Second, replication rates are strongly linked to research methods, with experiments replicating at a significantly lower rate than non-experimental studies.

“Third, we find that authors’ cumulative publication number and citation impact are positively related to the likelihood of replication, while other proxies of research quality and rigour, such as an author’s university prestige and a paper’s citations, are unrelated to replicability,” write Wu, Yang and Uzzi. The fourth finding is about social media attention.

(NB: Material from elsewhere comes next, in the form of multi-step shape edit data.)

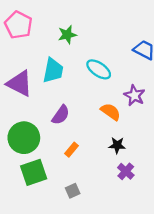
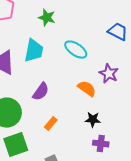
green star: (67, 35) -> (47, 18), turned 30
purple cross: (126, 171) -> (101, 144), turned -35

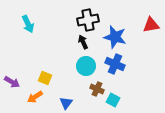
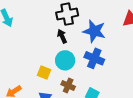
yellow square: (45, 78) -> (44, 72), moved
brown cross: (97, 89) -> (68, 86), moved

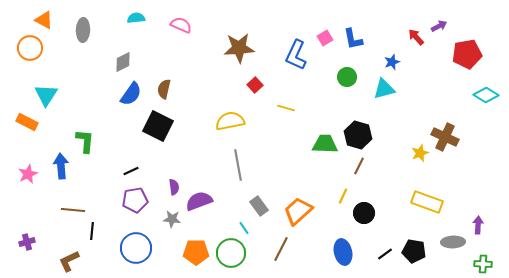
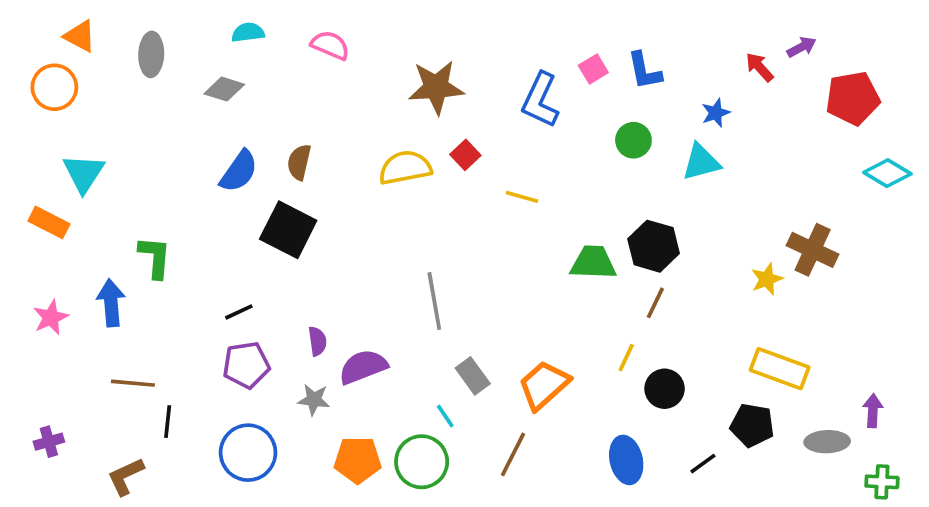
gray diamond: (123, 62) -> (224, 89), moved, turned 45
yellow semicircle: (230, 121) -> (405, 168), moved
black pentagon: (414, 251) -> (752, 425), moved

Uzzi told University World News: “The positive relationship between replication and publication productivity suggests that experience in doing research strengthens a researcher’s research. Conversely, citations can be high or low for researchers if they have had a blockbuster study.”

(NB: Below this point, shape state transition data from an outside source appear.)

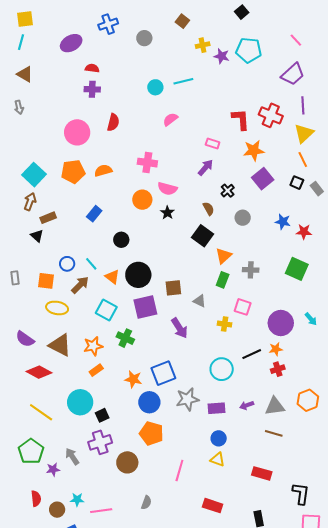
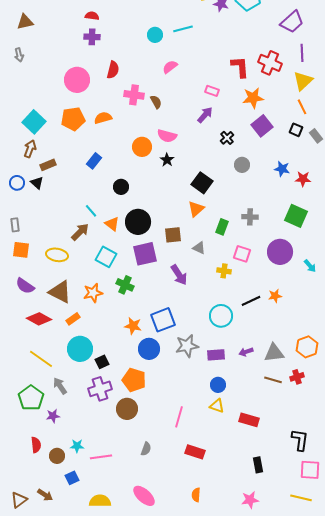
brown triangle: (25, 74) -> (25, 22), turned -42
pink cross: (147, 163) -> (134, 95), moved
brown semicircle: (209, 209) -> (156, 102), moved
orange triangle: (224, 256) -> (196, 209), moved
blue circle: (67, 264) -> (17, 183), moved
orange square: (46, 281) -> (21, 250), moved
purple circle: (281, 323) -> (280, 252), moved
red cross: (278, 369) -> (297, 377), moved
orange rectangle: (96, 370) -> (73, 319), moved
orange pentagon: (151, 433) -> (134, 380), moved
gray arrow: (72, 456) -> (60, 386), moved
red rectangle: (262, 473) -> (249, 420), moved
red rectangle: (213, 506) -> (195, 452), moved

It was hard to say whether the finding on university prestige suggests that research at top universities is no more rigorous than research at other institutions. “Replicability is an important aspect of rigour, but not the only component.”

Upping the scale of evidence

The authors say in the PNAS paper that using a machine learning model produced evidence that both supports and refutes speculations from a smaller sample of manual replications. The results were verified with manual replication data when possible.

Brian Uzzi said: “Prior work on replication has been based on small samples with unknown generalisability. Our study provides the first census- level analysis of expected replication rates and how they vary.”

Manual replications are very expensive and slow to conduct, he pointed out, “resulting in there being far too few manual replications to generalise from. Hence, AI to the rescue!”.

University College London said in a release on 10 February that the study could help to address widespread concern about weak replicability in the social sciences, particularly psychology, and strengthen the field as a whole.

It quotes co-author Youyou Wu as saying: “Our results could help develop new strategies for testing a scientific literature’s overall replicability, self-assessing research prior to journal submission – as well as training peer reviewers.”

The authors write in the PNAS article: “The findings highlight the need for both academics and the public to be cautious when evaluating research and scholars using pre- and post-publication metrics as proxies for research quality.” Deciding a paper’s merits based on its media coverage is also unwise.

The model they developed could help to estimate replicability for studies that are difficult or impossible to replicate manually; and its predicted replication scores could “help prioritise manual replications of certain studies over others in the face of limited resources”.

There are limitations to the findings: that the papers studied came only from top tier journals; that the estimates of replicability are approximate; and that the training sample used lacked direct manual replication for some psychology subfields.

But they conclude: “Machine learning methods paired with human acumen present an effective approach for developing a better understanding of replicability. The combination balances the costs of testing with the rewards of exploration in scientific discovery.”